> [Activity]: For the records below, give the number of lines in which "measures" appears, and add nothing else.
*** Opening of Recorded data ***
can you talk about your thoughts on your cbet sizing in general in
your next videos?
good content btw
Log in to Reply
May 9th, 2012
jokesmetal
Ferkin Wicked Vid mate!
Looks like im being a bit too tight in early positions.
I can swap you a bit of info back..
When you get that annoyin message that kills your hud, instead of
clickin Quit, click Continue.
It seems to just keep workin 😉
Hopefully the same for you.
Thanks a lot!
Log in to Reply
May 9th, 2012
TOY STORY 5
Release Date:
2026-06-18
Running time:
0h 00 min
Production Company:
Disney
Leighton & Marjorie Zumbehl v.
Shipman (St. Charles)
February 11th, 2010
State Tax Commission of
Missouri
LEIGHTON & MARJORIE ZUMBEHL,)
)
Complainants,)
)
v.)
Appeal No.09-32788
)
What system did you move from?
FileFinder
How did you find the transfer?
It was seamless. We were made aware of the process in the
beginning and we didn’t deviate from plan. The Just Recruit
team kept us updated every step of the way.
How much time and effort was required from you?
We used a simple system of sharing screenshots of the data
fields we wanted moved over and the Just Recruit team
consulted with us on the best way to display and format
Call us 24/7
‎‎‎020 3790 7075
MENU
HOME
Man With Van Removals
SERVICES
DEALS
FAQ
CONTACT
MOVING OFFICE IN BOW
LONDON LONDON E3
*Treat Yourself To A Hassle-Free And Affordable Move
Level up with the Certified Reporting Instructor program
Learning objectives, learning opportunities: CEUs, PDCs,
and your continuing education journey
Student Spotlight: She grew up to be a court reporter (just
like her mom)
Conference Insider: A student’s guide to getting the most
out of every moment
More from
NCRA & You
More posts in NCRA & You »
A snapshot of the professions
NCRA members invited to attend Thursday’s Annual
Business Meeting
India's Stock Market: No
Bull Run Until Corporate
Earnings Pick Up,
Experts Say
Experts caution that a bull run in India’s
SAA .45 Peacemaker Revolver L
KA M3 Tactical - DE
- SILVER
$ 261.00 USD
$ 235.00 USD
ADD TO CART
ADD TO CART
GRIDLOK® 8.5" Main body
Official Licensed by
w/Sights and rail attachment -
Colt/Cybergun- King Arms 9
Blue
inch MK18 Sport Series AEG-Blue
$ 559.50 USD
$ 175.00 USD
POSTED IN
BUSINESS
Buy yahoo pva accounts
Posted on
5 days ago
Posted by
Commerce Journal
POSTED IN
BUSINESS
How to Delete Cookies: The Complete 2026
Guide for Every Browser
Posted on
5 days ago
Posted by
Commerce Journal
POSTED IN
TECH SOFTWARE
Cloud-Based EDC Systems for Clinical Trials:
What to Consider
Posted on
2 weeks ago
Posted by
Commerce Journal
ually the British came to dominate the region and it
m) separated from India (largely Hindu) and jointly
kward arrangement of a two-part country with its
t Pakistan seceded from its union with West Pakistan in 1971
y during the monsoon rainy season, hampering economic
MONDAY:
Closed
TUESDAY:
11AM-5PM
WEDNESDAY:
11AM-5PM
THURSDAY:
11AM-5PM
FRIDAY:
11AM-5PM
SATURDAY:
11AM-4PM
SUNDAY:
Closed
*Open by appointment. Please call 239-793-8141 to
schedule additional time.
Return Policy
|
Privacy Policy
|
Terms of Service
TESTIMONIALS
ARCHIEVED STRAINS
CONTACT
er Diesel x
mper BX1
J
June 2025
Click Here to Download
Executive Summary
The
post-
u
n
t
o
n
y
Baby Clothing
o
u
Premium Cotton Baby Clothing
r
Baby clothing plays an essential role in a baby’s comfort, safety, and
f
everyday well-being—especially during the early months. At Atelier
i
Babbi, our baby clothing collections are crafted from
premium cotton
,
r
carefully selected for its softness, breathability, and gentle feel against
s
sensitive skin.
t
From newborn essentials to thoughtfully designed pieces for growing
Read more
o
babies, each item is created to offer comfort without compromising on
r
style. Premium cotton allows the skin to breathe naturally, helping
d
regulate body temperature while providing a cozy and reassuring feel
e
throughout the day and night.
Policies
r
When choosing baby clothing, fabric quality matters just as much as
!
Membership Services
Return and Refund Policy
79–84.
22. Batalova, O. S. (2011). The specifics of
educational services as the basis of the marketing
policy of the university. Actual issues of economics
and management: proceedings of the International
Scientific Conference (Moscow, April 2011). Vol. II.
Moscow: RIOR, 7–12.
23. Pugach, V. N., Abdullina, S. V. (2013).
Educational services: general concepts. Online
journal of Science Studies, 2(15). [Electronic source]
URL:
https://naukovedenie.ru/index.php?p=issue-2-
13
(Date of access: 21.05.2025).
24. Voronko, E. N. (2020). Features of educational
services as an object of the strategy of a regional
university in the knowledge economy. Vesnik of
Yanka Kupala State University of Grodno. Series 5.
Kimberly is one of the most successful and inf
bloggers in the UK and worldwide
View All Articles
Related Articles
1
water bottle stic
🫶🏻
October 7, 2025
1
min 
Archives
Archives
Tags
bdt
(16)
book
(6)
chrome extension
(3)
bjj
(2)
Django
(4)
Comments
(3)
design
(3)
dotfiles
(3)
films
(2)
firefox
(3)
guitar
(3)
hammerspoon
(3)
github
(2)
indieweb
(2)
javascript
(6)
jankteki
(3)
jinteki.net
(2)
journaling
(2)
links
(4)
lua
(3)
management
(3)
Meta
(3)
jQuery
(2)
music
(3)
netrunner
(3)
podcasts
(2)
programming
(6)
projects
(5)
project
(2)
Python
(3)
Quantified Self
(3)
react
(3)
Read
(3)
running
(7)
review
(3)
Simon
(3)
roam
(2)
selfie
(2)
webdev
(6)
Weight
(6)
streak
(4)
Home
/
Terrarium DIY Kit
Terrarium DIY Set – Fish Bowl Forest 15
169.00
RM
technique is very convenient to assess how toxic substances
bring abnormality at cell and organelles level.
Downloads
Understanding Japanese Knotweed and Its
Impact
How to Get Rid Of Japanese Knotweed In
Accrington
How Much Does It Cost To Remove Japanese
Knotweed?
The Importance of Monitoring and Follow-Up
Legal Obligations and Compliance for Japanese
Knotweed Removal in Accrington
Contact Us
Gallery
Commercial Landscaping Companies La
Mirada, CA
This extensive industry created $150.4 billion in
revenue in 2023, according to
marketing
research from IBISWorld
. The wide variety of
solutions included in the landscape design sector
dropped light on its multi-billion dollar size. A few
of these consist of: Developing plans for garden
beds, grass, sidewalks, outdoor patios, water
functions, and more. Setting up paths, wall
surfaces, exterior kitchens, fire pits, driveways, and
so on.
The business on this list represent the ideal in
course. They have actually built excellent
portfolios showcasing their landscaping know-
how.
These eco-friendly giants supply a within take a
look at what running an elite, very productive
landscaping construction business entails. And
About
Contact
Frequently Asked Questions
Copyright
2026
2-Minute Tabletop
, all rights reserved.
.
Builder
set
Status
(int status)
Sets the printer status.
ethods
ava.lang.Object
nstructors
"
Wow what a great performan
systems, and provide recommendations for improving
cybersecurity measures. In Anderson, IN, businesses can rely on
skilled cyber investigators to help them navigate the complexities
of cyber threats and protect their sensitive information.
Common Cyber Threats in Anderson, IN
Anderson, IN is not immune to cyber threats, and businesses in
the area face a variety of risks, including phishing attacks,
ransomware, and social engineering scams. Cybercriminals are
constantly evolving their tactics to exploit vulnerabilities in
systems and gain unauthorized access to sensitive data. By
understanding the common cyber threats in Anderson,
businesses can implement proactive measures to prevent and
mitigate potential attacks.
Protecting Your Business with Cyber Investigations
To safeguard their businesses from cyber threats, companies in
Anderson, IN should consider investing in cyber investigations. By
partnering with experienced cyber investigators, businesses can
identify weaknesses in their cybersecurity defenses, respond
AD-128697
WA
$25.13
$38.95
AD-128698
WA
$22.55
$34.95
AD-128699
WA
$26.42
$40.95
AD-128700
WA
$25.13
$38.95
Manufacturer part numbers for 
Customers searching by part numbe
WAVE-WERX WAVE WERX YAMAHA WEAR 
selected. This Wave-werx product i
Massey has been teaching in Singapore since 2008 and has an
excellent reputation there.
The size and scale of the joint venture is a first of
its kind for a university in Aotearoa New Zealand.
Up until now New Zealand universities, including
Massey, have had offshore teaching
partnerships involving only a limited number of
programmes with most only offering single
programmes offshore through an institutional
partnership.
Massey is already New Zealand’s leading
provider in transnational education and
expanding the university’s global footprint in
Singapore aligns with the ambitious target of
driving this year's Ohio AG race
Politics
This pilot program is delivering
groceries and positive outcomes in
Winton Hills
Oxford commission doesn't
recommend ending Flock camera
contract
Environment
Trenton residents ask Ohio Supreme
*** Close of Recorded data ***
> [Solution]: 2